### [What you have to do]
Each entry below should be given again exactly; the pictures stay out.

### [Data shown]
──────────────────────────────

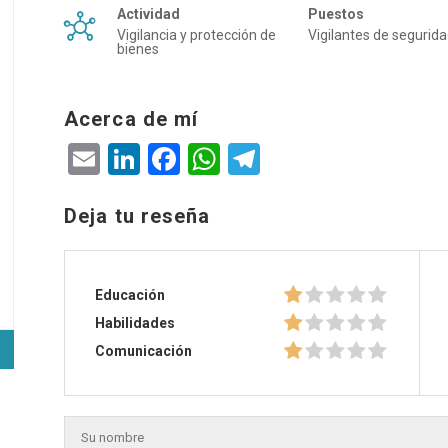
Actividad
Puestos
Vigilancia y protección de
Vigilantes de segurid
bienes
Acerca de mí
Email
LinkedIn
Facebook
WhatsApp
Telegram
Deja tu reseña
Educación
Habilidades
Comunicación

──────────────────────────────

### [Solution to the problem]
Actividad
Puestos
Vigilancia y protección de
Vigilantes de segurid
bienes
Acerca de mí
Email
LinkedIn
Facebook
WhatsApp
Telegram
Deja tu reseña
Educación
Habilidades
Comunicación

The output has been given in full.